CBS Evening News anchor Dan Rather made it sound like an unavoidable problem: “Electronic security experts are waving a red flag about quote ‘Code Red,’ that’s a major new threat to computer systems worldwide.” But reporter Sharyl Attkisson later pointed out: “The Code Red worm attacks computers which use Microsoft Internet software.”
But on Monday's NBC Nightly News, anchor Brian Williams avoided the MS in NBC’s MSNBC: “The FBI tonight has issued a strong new warning about a computer virus called Code Red, which has already infected hundreds of thousands of computers and may launch new attacks tomorrow evening. Our colleagues at MSNBC.com are watching this new virus very closely.”
Not closely enough, however, to acknowledge their own central role as MSNBC.com Washington Bureau Chief Brock Meeks didn’t mention Microsoft in his subsequent “In Their Own Words” report.
As Robert Vamosi noted Monday on C-Net.com, the worm impacts “Microsoft Windows NT version 4.0 and Windows 2000 Professional, Server and Advanced Server.”
On Tuesday, Mr. Williams again protected NBC’s partner in MSNBC, Microsoft, from being tied to the “Code Red” worm. With this generalization Williams pretended all servers are vulnerable: “It targets the servers that connect office computers.”
Williams announced on the July 31 NBC Nightly News: “Internet security experts from the Pentagon to small businesses around the world are bracing for the second strike of the Code Red computer worm as it’s known. They say it could hit tonight and that if it does many people will feel the affects by tomorrow morning. Unlike other computer bugs, Code Red does not seem to infect home computers. Instead it targets the servers that connect office computers.”

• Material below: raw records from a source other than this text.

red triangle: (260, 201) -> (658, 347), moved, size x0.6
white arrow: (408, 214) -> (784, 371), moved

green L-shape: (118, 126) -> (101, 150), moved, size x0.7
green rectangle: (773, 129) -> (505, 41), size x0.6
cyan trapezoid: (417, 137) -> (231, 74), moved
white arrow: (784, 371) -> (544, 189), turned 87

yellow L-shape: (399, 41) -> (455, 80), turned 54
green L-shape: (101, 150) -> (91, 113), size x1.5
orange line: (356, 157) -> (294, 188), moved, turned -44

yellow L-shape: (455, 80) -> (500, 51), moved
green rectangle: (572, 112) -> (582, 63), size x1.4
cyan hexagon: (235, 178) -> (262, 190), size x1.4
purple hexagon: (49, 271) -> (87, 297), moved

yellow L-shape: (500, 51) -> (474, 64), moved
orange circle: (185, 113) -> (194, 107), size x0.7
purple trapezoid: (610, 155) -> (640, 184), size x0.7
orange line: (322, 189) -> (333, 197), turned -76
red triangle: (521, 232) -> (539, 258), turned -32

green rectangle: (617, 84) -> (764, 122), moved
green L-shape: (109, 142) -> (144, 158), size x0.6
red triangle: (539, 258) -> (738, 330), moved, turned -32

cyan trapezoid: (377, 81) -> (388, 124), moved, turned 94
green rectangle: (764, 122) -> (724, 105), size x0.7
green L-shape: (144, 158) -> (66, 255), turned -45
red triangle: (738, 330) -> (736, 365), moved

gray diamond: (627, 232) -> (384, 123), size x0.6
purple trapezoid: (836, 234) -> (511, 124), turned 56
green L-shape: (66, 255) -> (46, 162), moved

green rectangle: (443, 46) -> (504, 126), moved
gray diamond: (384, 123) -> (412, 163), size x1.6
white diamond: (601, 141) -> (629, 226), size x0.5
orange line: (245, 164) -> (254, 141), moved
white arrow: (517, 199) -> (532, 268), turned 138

Over on ABC’s World News Tonight, fill-in anchor Elizabeth Vargas didn’t utter the name Microsoft, though she let viewers know the worm only targets certain versions of Windows, a Microsoft product: “The Internet worm is expected to hit again tonight. Experts don’t think it will hurt home computers, but businesses running Windows NT and 2000 are advised to get free software patch to protect their systems.”